El contexto de la expansión de datos
El crecimiento acelerado de los centros de datos —impulsado principalmente por la necesidad de procesamiento de la Inteligencia Artificial— se ha convertido en un tema central en la política estadounidense. El impacto de este consumo masivo de energía ya ha influido en elecciones estatales en regiones como Virginia y Georgia, donde la preocupación de los votantes por el costo de la electricidad es creciente. La necesidad de regulación ha cobrado fuerza con propuestas como la del senador Hawley, junto a Richard Blumenthal, que sugiere que los centros de datos sean responsables de sus propias fuentes de energía, y la reciente reunión de Donald Trump con ejecutivos tecnológicos, aunque el compromiso firmado en la ocasión es visto como una medida sin fuerza legal.
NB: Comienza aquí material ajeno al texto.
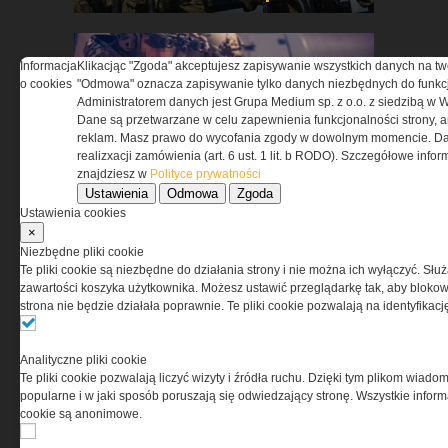
Informacja
Klikacjąc "Zgoda" akceptujesz zapisywanie wszystkich danych na tw
o cookies
"Odmowa" oznacza zapisywanie tylko danych niezbędnych do funkcj
Administratorem danych jest Grupa Medium sp. z o.o. z siedzibą w 
Dane są przetwarzane w celu zapewnienia funkcjonalności strony, a
reklam. Masz prawo do wycofania zgody w dowolnym momencie. Da
realizxacji zamówienia (art. 6 ust. 1 lit. b RODO). Szczegółowe inf
znajdziesz w
Polityce prywatności
Direct Action prezentuje Core
Ustawienia
Odmowa
Zgoda
Assaulter Setup
Ustawienia cookies
×
Niezbędne pliki cookie
POKAŻ WSZYSTKIE
Te pliki cookie są niezbędne do działania strony i nie można ich wyłączyć. Słu
zawartości koszyka użytkownika. Możesz ustawić przeglądarkę tak, aby blokował
strona nie będzie działała poprawnie. Te pliki cookie pozwalają na identyfika
NAJNOWSZE PRODUKTY I
TECHNOLOGIE
Analityczne pliki cookie
Te pliki cookie pozwalają liczyć wizyty i źródła ruchu. Dzięki tym plikom wiadom
popularne i w jaki sposób poruszają się odwiedzający stronę. Wszystkie inform
cookie są anonimowe.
Desafíos técnicos y la opacidad del sector
Actualmente, el monitoreo del uso de energía por parte de los centros de datos enfrenta barreras técnicas y burocráticas severas. No existe un organismo federal encargado de catalogar específicamente el consumo de estas instalaciones. La información sobre electricidad y agua se protege a menudo como secreto comercial. Además, la tendencia de adoptar sistemas de energía behind-the-meter (generación propia fuera de la red pública) hace que el cálculo del consumo total sea aún más complejo. Como señala Ari Peskoe, de la Facultad de Derecho de Harvard, sin datos precisos, los responsables de las políticas operan esencialmente a ciegas, incapaces de separar el crecimiento real de la demanda del llamado 'crecimiento fantasma', causado por previsiones infladas de las empresas eléctricas.
Impacto en las empresas eléctricas y el consumidor
La falta de transparencia crea una distorsión peligrosa en el mercado energético. A menudo, los centros de datos consultan a múltiples empresas eléctricas simultáneamente, lo que lleva a una doble contabilidad de proyectos y a previsiones de demanda que pueden ser de tres a cinco veces superiores a lo necesario. Según ejecutivos de Vistra, esta inflación de datos distorsiona el mercado y puede resultar en inversiones innecesarias que terminan siendo trasladadas a los consumidores finales. La exigencia de los senadores busca precisamente mitigar este riesgo, garantizando que las promesas de las empresas tecnológicas de cubrir sus propios costos no se queden solo en el papel.
Medidas de emergencia y la respuesta de la EIA
La EIA, bajo la gestión de Tristan Abbey, ha reconocido la urgencia e inició un programa piloto voluntario para recopilar datos de cerca de 200 empresas en estados estratégicos como Texas, Virginia y Washington. El estudio abarca desde fuentes de energía y consumo eléctrico hasta métricas de servidores y sistemas de refrigeración. Sin embargo, los senadores cuestionan si este esfuerzo será suficiente, enfatizando la necesidad de que estas divulgaciones se vuelvan obligatorias e incluyan la generación propia de energía, equiparando al sector de datos con industrias reguladas como la del petróleo y el gas.
Perspectivas futuras y legislación
El escenario para los próximos meses apunta a un endurecimiento de las normas. El senador Bernie Sanders ya presentó un proyecto de ley que propone una moratoria nacional en la construcción de nuevos centros de datos hasta que se implementen leyes de seguridad para la IA. Paralelamente, el senador Dick Durbin busca hacer obligatoria la divulgación del consumo de recursos de estas instalaciones. Con al menos una docena de estados considerando sus propias restricciones, el futuro de la infraestructura de IA en EE. UU. dependerá directamente de la capacidad del gobierno para equilibrar la innovación tecnológica con la protección de la infraestructura eléctrica pública y el bolsillo de los contribuyentes.